Arbuscular mycorrhizal (AM) fungi lack efficient exoenzymes to access organic nutrients directly. Nevertheless, the fungi often obtain and further channel to their host plants a significant share of nitrogen (N) and/or phosphorus from such resources, presumably via cooperation with other soil microorganisms. Because it is challenging to disentangle individual microbial players and processes in complex soil, we took a synthetic approach here to study ¹⁵N-labelled chitin (an organic N source) recycling via microbial loop in AM fungal hyphosphere. To this end, we employed a compartmented in vitro cultivation system and monoxenic culture of Rhizophagus irregularis associated with Cichorium intybus roots, various soil bacteria, and the protist Polysphondylium pallidum. We showed that upon presence of Paenibacillus sp. in its hyphosphere, the AM fungus (and associated plant roots) obtained several-fold larger quantities of N from the chitin than it did with any other bacteria, whether chitinolytic or not. Moreover, we demonstrated that adding P. pallidum to the hyphosphere with Paenibacillus sp. further increased by at least 65% the gain of N from the chitin by the AM fungus compared to the hyphosphere without protists. We thus directly demonstrate microbial interplay possibly involved in efficient organic N utilisation by AM fungal hyphae.
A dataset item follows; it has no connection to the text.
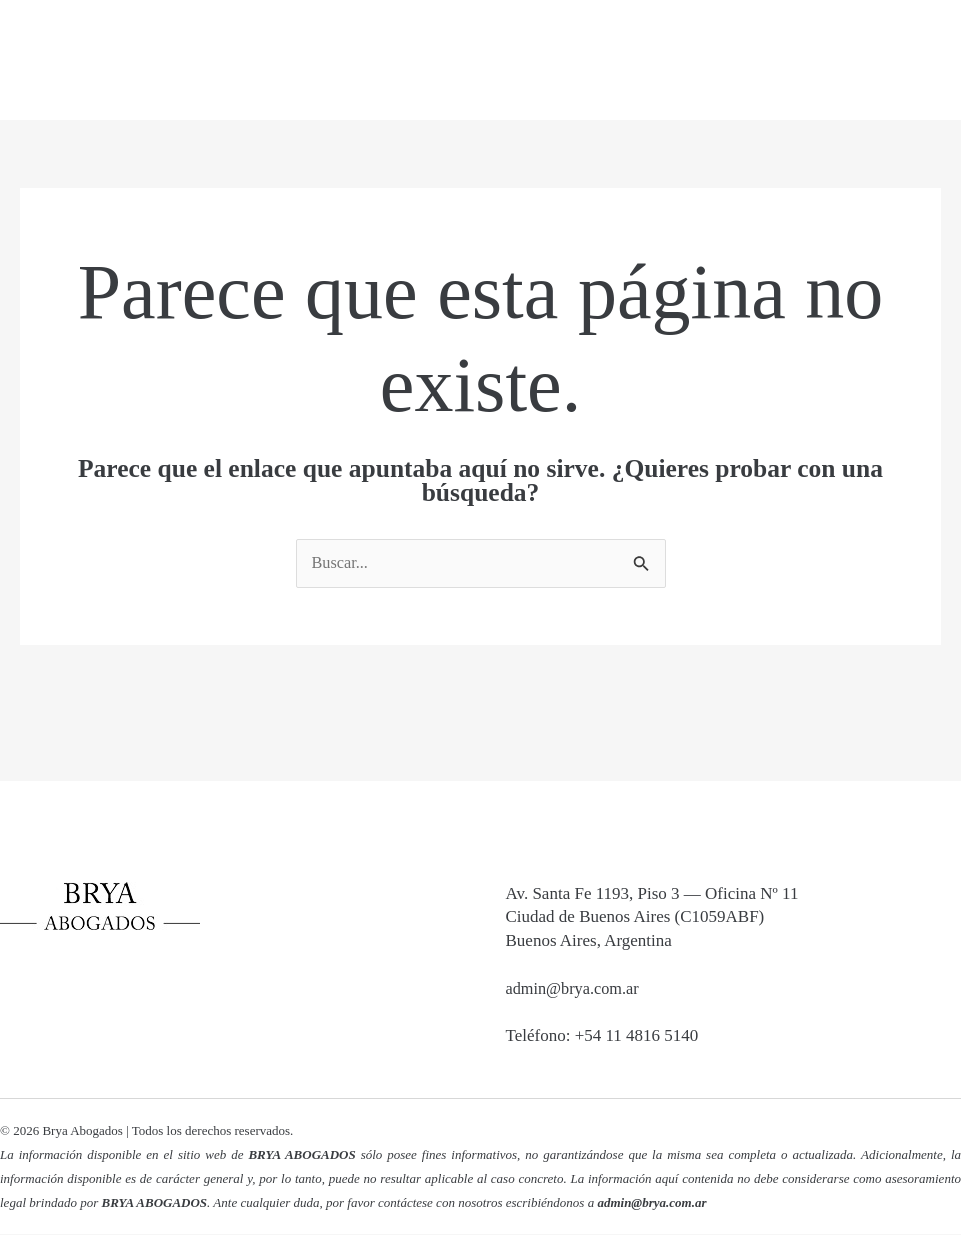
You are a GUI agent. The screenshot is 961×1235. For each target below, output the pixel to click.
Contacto (841, 60)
丛枝菌根 (AM) 真菌缺乏有效的胞外酶来直接获取有机养分。然而，真菌通常从这些资源中获取并进一步向宿主植物输送大量的氮 (N) 和/或磷，大概是通过与其他土壤微生物的合作。由于在复杂土壤中解开单个微生物参与者和过程具有挑战性，我们在这里采用了一种合成方法来研究¹⁵ N 标记的几丁质（一种有机 N 源）通过 AM 真菌菌丝圈中的微生物循环进行循环。为此，我们采用了与菊苣根、各种土壤细菌和原生生物相关的隔室体外培养系统和不规则根瘤菌的一氧化氮培养苍白球藻。我们表明，在类芽孢杆菌属存在的情况下。在其菌丝层中，AM 真菌（和相关的植物根系）从几丁质中获得的 N 量是它从任何其他细菌中获得的 N 的数倍，无论是否具有几丁质溶解性。此外，我们证明了将P. pallidum添加到类芽孢杆菌的菌丝圈中。与没有原生生物的菌丝圈相比，AM 真菌从几丁质中获取的 N 进一步增加了至少 65%。因此，我们直接证明了 AM 真菌菌丝可能参与有效有机氮利用的微生物相互作用。